Citroen Berlingo Electric (2013-2019) practicality & load space
As well as having a snug three-abreast seating layout, the Berlingo Electric isn’t a market leader for cargo volume or payload. There’s 3.3 cubic metres of space in the back of the L1, which can be accessed by offset rear doors or a single sliding side door. The L2 has 3.7 cubic metres in the back courtesy of a longer overhang behind the rear wheels, while twin sliding side doors come with the offset back doors.
Citroen Berlingo Electric interior space, storage & comfort
While it’s possible to sit three-abreast in the Berlingo, it’s more comfortable as a two-seater, and you can fold the middle seat down to make a tray table if you want. In addition, the outer passenger seat folds down so you can carry long items (as long as you haven’t added a bulkhead) and the base also flips up to offer another storage area separate from the load space.

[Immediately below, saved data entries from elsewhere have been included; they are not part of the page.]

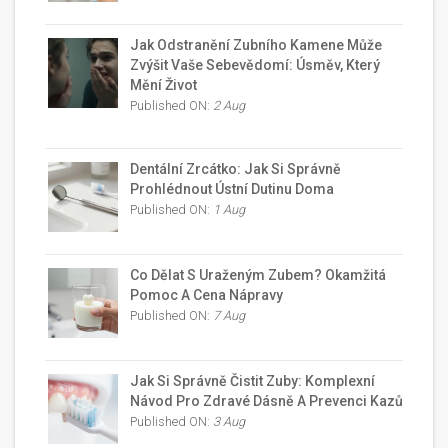
Jak Odstranění Zubního Kamene Může
Zvýšit Vaše Sebevědomí: Úsměv, Který
Mění Život
Published ON:
2 Aug
Dentální Zrcátko: Jak Si Správně
Prohlédnout Ústní Dutinu Doma
Published ON:
1 Aug
Co Dělat S Uraženým Zubem? Okamžitá
Pomoc A Cena Nápravy
Published ON:
7 Aug
Jak Si Správně Čistit Zuby: Komplexní
Návod Pro Zdravé Dásně A Prevenci Kazů
Published ON:
3 Aug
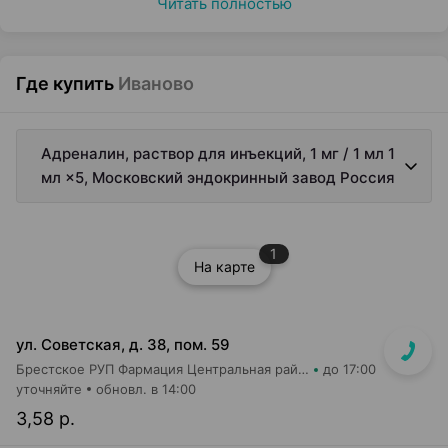
Читать полностью
Где купить
Иваново
Адреналин, раствор для инъекций, 1 мг / 1 мл 1
мл ×5, Московский эндокринный завод Россия
1
На карте
ул. Советская, д. 38, пом. 59
Брестское РУП Фармация Центральная районная аптека №74
до 17:00
уточняйте
обновл. в 14:00
3,58 р.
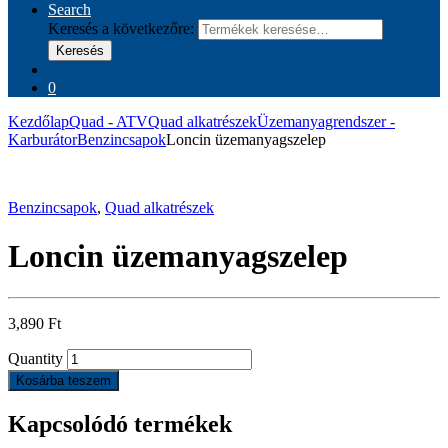
Search
Keresés a következőre:
Keresés
0
Kezdőlap
Quad - ATV
Quad alkatrészek
Üzemanyagrendszer -
Karburátor
Benzincsapok
Loncin üzemanyagszelep
Benzincsapok
,
Quad alkatrészek
Loncin üzemanyagszelep
3,890
Ft
Quantity
Kosárba teszem
Kapcsolódó termékek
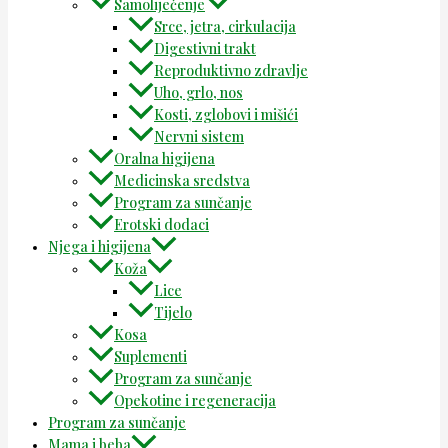
Samoliječenje
Srce, jetra, cirkulacija
Digestivni trakt
Reproduktivno zdravlje
Uho, grlo, nos
Kosti, zglobovi i mišići
Nervni sistem
Oralna higijena
Medicinska sredstva
Program za sunčanje
Erotski dodaci
Njega i higijena
Koža
Lice
Tijelo
Kosa
Suplementi
Program za sunčanje
Opekotine i regeneracija
Program za sunčanje
Mama i beba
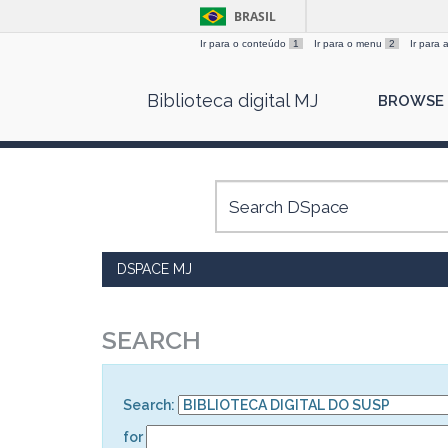
BRASIL
Ir para o conteúdo
1
Ir para o menu
2
Ir para
Skip
Biblioteca digital MJ
BROWSE
navigation
DSPACE MJ
SEARCH
Search:
for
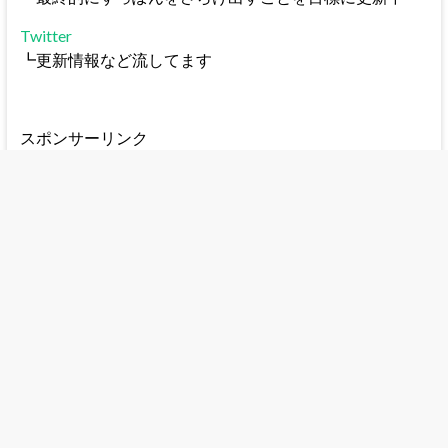
Twitter
┗更新情報など流してます
スポンサーリンク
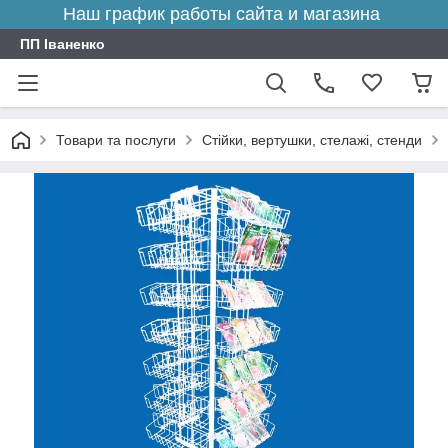
Наш график работы сайта и магазина
ПП Іваненко
Товари та послуги
Стійки, вертушки, стелажі, стенди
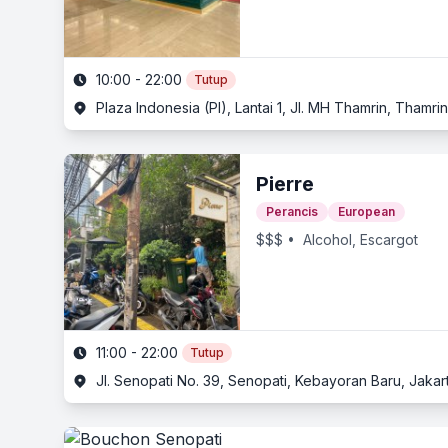
10:00 - 22:00
Tutup
Plaza Indonesia (PI), Lantai 1, Jl. MH Thamrin, Thamri
Pierre
Perancis
European
$$$
• Alcohol, Escargot
11:00 - 22:00
Tutup
Jl. Senopati No. 39, Senopati, Kebayoran Baru, Jakar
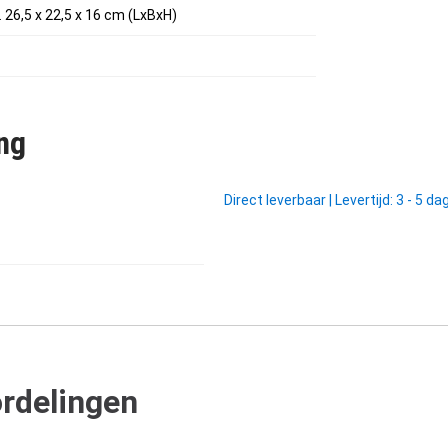
 26,5 x 22,5 x 16 cm (LxBxH)
ng
Direct leverbaar
|
Levertijd: 3 - 5 d
rdelingen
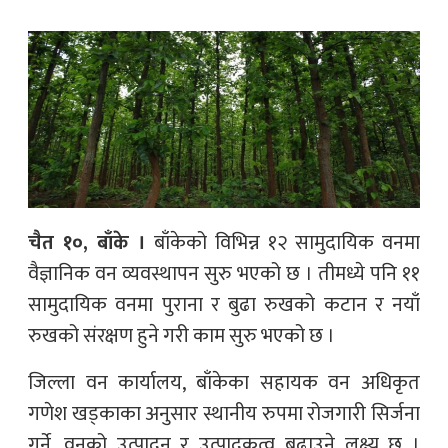
चैत १०, बाँके ।
बाँकेको विभिन्न १२ सामुदायिक वनमा
वैज्ञानिक वन व्यवस्थापन सुरु भएको छ । तीमध्ये पनि ११
सामुदायिक वनमा पुराना र बुढा रुखको कटान र नयाँ
रुखको संरक्षण हुने गरी काम सुरु भएको छ ।
जिल्ला वन कार्यालय, बाँकेका सहायक वन अधिकृत
गणेश खड्काका अनुसार स्थानीय रुपमा रोजगारी सिर्जना
गर्ने, वनको उत्पादन र उत्पादकत्व बढाउने लक्ष्य छ ।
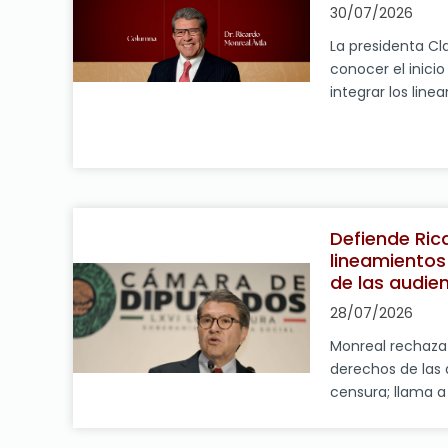
la Protección de 
30/07/2026
La presidenta C
conocer el inicio
integrar los lin
Materia de Tele
Radiodifusión, c
todo, garantizar 
audiencias. Sin 
la atención que
participación […]
Defiende Ric
lineamientos
de las audien
solución de 
28/07/2026
ingreso
Monreal rechaza
derechos de las 
censura; llama a
definitivo Ciudad
2026.- El preside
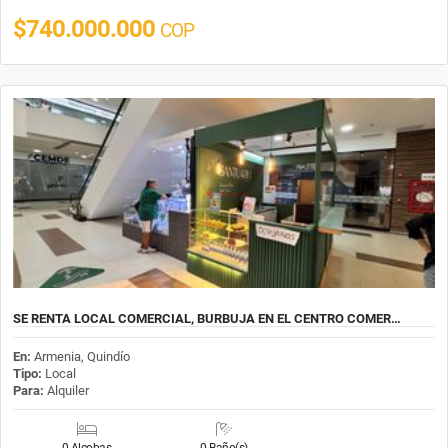
$740.000.000
COP
SE RENTA LOCAL COMERCIAL, BURBUJA EN EL CENTRO COMER…
En:
Armenia, Quindío
Tipo:
Local
Para:
Alquiler
0 Alcobas
0 Baño(s)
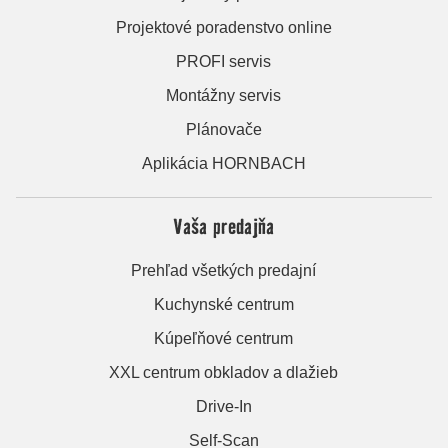
Projektové poradenstvo online
PROFI servis
Montážny servis
Plánovače
Aplikácia HORNBACH
Vaša predajňa
Prehľad všetkých predajní
Kuchynské centrum
Kúpeľňové centrum
XXL centrum obkladov a dlažieb
Drive-In
Self-Scan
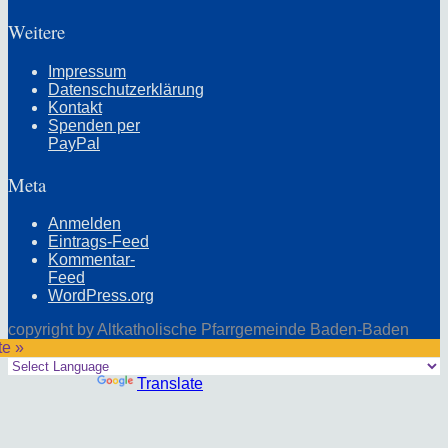
Weitere
Impressum
Datenschutzerklärung
Kontakt
Spenden per
PayPal
Meta
Anmelden
Eintrags-Feed
Kommentar-
Feed
WordPress.org
copyright by Altkatholische Pfarrgemeinde Baden-Baden
te »
Powered by
Translate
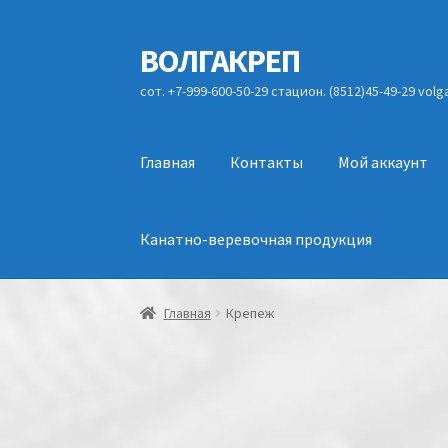
ВОЛГАКРЕП
Перейти
Перейти
к
к
сот. +7-999-600-50-29 стацион. (8512)45-49-29 vol
навигации
содержимому
Главная
Контакты
Мой аккаунт
Канатно-веревочная продукция
Главная
Крепеж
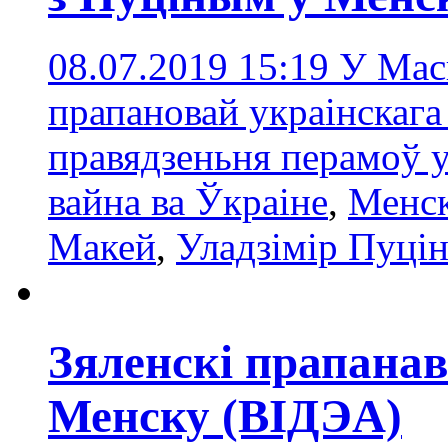
08.07.2019 15:19
У Мас
прапановай украінскага
правядзеньня перамоў у
вайна ва Ўкраіне
,
Менс
Макей
,
Уладзімір Пуці
Зяленскі прапанав
Менску (ВІДЭА)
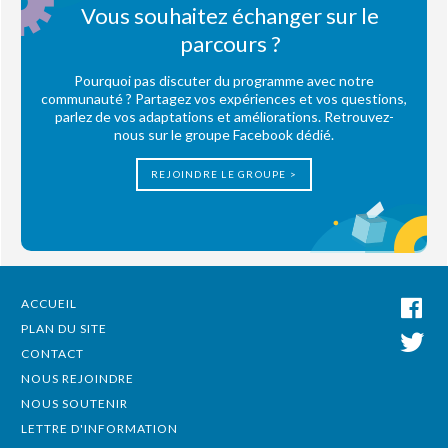
Vous souhaitez échanger sur le
parcours ?
Pourquoi pas discuter du programme avec notre
communauté ? Partagez vos expériences et vos questions,
parlez de vos adaptations et améliorations. Retrouvez-
nous sur le groupe Facebook dédié.
REJOINDRE LE GROUPE >
ACCUEIL
PLAN DU SITE
CONTACT
NOUS REJOINDRE
NOUS SOUTENIR
LETTRE D'INFORMATION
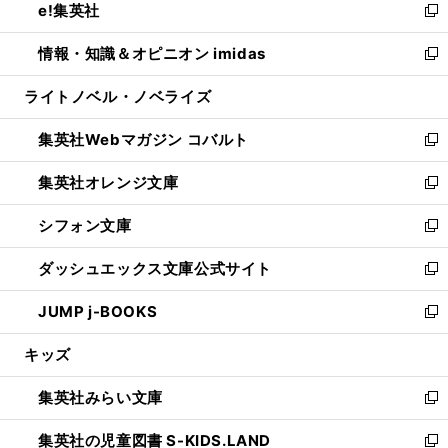
e!集英社
く
で
ド
ィ
い
新
開
ウ
ン
ウ
し
情報・知識＆オピニオン imidas
く
で
ド
ィ
い
新
開
ウ
ン
ウ
し
ライトノベル・ノベライズ
く
で
ド
ィ
い
開
ウ
ン
ウ
集英社Webマガジン コバルト
く
で
ド
ィ
新
開
ウ
ン
し
集英社オレンジ文庫
く
で
ド
い
新
開
ウ
ウ
し
シフォン文庫
く
で
ィ
い
新
開
ン
ウ
し
ダッシュエックス文庫公式サイト
く
ド
ィ
い
新
ウ
ン
ウ
し
JUMP j-BOOKS
で
ド
ィ
い
新
開
ウ
ン
ウ
し
キッズ
く
で
ド
ィ
い
開
ウ
ン
ウ
集英社みらい文庫
く
で
ド
ィ
新
開
ウ
ン
し
集英社の児童図書 S-KIDS.LAND
く
で
ド
い
新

Other storage points include three dashtop trays, a slim overhead tray, decent door bins and a disappointing glovebox – the latter is because the conversion from left to right-hand drive doesn’t move the fuse box, which ends up cutting into the glovebox area.
Load volume isn’t great, but there’s room for two Euro pallets inside, and Citroen does at least include a plastic floor lining on the Berlingo Electric as standard. This helps prevent scratches and also gives an extra layer of protection between the load area and the electrical running gear underneath.
Payload weights are 636kg for the L1 and 552kg for the L2 – the latter being lower due to the weight of the extended body and additional side door. Those weights are lower than those of the standard Berlingo diesel, because some payload capacity is taken up by the extra weight of the battery pack – at 2,225kg, the Berlingo Electric L1 is almost 300kg heavier than the lightest diesel Berlingo, as well as being 200kg heavier than the Renault Kangoo Z.E.